Essa postura de atletas em campo, que se distancia dos reais objetivos do Esporte, vem assolando o futebol brasileiro, principalmente nos últimos anos. O psicólogo do Esporte, João Ricardo Cozac, presidente da Associação Paulista da Psicologia do Esporte e do Exercício Físico, coloca tal questão como prioritária.
— O Bom Senso deveria também priorizar e lutar por uma conduta mais equilibrada de atletas e de outros profissionais do futebol, como técnicos, fazendo com que prevaleça o respeito ao adversário e ao público e não o que temos visto muito por aí afora no futebol brasileiro.

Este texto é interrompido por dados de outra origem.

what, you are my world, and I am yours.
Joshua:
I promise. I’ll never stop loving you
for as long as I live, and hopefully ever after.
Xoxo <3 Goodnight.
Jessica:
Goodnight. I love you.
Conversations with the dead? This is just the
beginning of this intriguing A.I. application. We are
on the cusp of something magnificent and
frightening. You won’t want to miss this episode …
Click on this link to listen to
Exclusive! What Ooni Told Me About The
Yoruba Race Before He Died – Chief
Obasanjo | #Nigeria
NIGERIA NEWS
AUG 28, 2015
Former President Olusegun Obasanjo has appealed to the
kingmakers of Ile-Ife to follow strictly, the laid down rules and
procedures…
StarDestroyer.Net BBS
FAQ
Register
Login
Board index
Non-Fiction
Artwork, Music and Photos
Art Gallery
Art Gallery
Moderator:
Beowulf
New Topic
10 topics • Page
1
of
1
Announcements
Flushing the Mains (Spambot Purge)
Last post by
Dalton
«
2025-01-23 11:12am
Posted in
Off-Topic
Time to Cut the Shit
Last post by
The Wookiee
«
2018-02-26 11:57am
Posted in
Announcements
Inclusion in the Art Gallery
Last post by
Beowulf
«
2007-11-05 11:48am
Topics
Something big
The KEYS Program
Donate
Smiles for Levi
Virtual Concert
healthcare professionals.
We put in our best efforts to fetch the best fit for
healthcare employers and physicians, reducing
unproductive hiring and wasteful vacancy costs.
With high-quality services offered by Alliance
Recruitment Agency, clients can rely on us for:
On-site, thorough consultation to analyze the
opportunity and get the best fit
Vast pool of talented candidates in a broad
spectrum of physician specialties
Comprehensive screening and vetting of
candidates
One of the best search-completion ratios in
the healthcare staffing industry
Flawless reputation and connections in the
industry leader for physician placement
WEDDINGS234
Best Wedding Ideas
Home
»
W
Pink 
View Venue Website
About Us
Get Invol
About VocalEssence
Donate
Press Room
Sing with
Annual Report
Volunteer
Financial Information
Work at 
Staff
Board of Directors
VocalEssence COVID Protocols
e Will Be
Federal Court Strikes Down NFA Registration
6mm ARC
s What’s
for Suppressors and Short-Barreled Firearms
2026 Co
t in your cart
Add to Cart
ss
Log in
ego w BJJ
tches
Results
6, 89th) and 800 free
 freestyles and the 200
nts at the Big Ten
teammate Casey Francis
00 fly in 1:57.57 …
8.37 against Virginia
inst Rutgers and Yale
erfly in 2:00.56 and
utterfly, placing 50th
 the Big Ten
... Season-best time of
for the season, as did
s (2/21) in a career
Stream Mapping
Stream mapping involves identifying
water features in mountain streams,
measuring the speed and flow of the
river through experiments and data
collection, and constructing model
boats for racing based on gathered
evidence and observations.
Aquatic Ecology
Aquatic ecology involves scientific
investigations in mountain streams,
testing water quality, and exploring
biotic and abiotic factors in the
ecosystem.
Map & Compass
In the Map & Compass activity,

O "por aí afora" citado por Cozac é mais do que evidente. Atualmente, não há uma jogada em que a arbitragem não seja cercada por jogadores ao tomar alguma decisão. Entradas desleais se multiplicam. Comemorações com gestos de tiro, de cortar a cabeça, são uma constante. Uma rivalidade pouco saudável entre os clubes muitas vezes é alimentada pelos próprios jogadores, com ofensas, empurrões e brigas.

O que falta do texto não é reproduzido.